Segment Start: RECORDED DATA
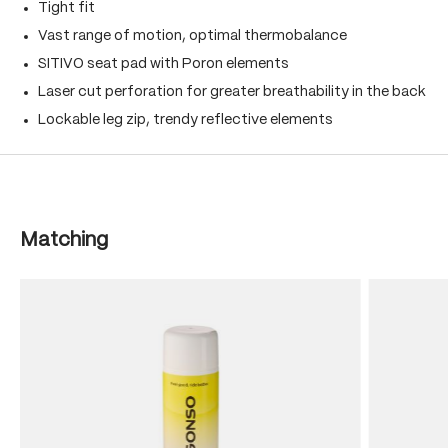
Tight fit
Vast range of motion, optimal thermobalance
SITIVO seat pad with Poron elements
Laser cut perforation for greater breathability in the back
Lockable leg zip, trendy reflective elements
Skip product gallery
Matching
Segment End: RECORDED DATA
> [WORK TASK]: Print nothing but the lines from the line with "Lockable leg zip, trendy reflective elements" to the last line of the records above. Both of those lines count.

> [THE COMPLETED TASK]:
Lockable leg zip, trendy reflective elements
Skip product gallery
Matching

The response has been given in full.